Search code examples
delphithreadpoolaccess-violationomnithreadlibrary

Why does the following code using IOmniThreadPool cause access violations?


In our Delphi XE4 application we are using an OmniThreadPool with MaxExecuting=4 to improve the efficiency of a certain calculation. Unfortunately we are having trouble with intermittent access violations (see for example the following MadExcept bug report http://ec2-72-44-42-247.compute-1.amazonaws.com/BugReport.txt). I was able to construct the following example which demonstrates the problem. After running the following console application, an access violation in System.SyncObjs.TCriticalSection.Acquire usually occurs within a minute or so. Can anybody tell me what I am doing wrong in the following code, or show me another way of achieving the desired result?

program OmniPoolCrashTest;

{$APPTYPE CONSOLE}

uses
  Winapi.Windows, System.SysUtils,
  DSiWin32, GpLists,
  OtlSync, OtlThreadPool, OtlTaskControl, OtlComm, OtlTask;

const
  cTimeToWaitForException = 10 * 60 * 1000;  // program exits if no exception after 10 minutes
  MSG_CALLEE_FINISHED = 113; // our custom Omni message ID
  cMaxAllowedParallelCallees = 4; // enforced via thread pool
  cCalleeDuration = 10; // 10 miliseconds
  cCallerRepetitionInterval = 200; // 200 milliseconds
  cDefaultNumberOfCallers = 10; // 10 callers each issuing 1 call every 200 milliseconds

var
  gv_OmniThreadPool : IOmniThreadPool;

procedure OmniTaskProcedure_Callee(const task: IOmniTask);
begin
  Sleep(cCalleeDuration);
  task.Comm.Send(MSG_CALLEE_FINISHED);
end;

procedure PerformThreadPoolTest();
var
  OmniTaskControl : IOmniTaskControl;
begin
  OmniTaskControl := CreateTask(OmniTaskProcedure_Callee).Schedule(gv_OmniThreadPool);
  WaitForSingleObject(OmniTaskControl.Comm.NewMessageEvent, INFINITE);
end;

procedure OmniTaskProcedure_Caller(const task: IOmniTask);
begin
  while not task.Terminated do begin
    PerformThreadPoolTest();
    Sleep(cCallerRepetitionInterval);
  end;
end;

var
  CallerTasks : TGpInterfaceList<IOmniTaskControl>;
  i : integer;
begin
  gv_OmniThreadPool := CreateThreadPool('CalleeThreadPool');
  gv_OmniThreadPool.MaxExecuting := cMaxAllowedParallelCallees;
  CallerTasks := TGpInterfaceList<IOmniTaskControl>.Create();
  for i := 1 to StrToIntDef(ParamStr(1), cDefaultNumberOfCallers) do begin
    CallerTasks.Add( CreateTask(OmniTaskProcedure_Caller).Run() );
  end;
  Sleep(cTimeToWaitForException);
  for i := 0 to CallerTasks.Count-1 do begin
    CallerTasks[i].Terminate();
  end;
  CallerTasks.Free();
end.

Solution

  • You have here an example of hard-to-find Task controller needs an owner problem.
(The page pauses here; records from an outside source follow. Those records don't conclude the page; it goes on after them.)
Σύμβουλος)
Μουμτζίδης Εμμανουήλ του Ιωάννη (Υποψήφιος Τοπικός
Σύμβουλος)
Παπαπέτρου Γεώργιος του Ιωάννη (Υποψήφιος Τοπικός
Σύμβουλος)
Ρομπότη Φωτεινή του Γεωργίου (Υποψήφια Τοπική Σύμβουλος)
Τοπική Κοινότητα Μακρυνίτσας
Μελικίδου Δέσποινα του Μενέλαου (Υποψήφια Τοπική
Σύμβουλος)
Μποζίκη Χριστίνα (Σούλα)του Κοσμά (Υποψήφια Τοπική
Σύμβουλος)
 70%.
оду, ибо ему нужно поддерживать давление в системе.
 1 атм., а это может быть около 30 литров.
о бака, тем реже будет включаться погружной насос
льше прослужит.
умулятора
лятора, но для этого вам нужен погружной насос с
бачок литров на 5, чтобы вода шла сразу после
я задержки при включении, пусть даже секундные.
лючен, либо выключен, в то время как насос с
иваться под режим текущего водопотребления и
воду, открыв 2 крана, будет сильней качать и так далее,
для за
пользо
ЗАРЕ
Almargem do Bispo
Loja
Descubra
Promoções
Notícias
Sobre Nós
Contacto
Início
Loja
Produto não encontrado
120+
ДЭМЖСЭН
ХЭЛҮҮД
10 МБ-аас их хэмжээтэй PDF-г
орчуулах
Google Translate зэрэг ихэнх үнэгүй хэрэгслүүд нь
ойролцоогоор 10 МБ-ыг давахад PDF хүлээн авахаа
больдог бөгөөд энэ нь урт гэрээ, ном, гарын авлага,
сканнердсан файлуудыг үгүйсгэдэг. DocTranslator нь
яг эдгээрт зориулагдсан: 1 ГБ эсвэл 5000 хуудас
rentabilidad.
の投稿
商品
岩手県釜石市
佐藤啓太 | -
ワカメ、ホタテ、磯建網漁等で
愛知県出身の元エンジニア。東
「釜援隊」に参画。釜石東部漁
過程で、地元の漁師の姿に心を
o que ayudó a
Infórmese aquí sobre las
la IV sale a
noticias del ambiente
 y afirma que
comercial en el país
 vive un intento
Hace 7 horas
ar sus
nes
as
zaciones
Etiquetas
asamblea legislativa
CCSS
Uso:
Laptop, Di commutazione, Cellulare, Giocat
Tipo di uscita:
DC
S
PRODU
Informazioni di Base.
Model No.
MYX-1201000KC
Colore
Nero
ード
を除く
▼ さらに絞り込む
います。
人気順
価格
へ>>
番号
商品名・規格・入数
What happens is that the task controller sometimes gets destroyed before the task itself and that causes the task to access memory containing random data.

    Problematic scenario goes like this ([T] marks task, [C] marks task controller):

    • [T] sends the message
    • [C] receives the message and exits
    • [C] is destroyed
    • new task [T1] and controller [C1] are created
    • [T] tries to exit; during that it accesses the shared memory area which was managed by [C] but was then destroyed and overwritten by the data belonging to [C1] or [T1]

    In the Graymatter's workaround, OnTerminated creates an implicit owner for the task inside the OmniThreadLibrary which "solves" the problem.

    The correct way to wait on the task to complete is to call taskControler.WaitFor.

    procedure OmniTaskProcedure_Callee(const task: IOmniTask);
    begin
      Sleep(cCalleeDuration);
    end;
    
    procedure PerformThreadPoolTest();
    var
      OmniTaskControl : IOmniTaskControl;
    begin
      OmniTaskControl := CreateTask(OmniTaskProcedure_Callee).Schedule(gv_OmniThreadPool);
      OmniTaskControl.WaitFor(INFINITE);
    end;
    

    I will look into replacing shared memory record with reference-counted solution which would prevent such problems (or at least make them easier to find).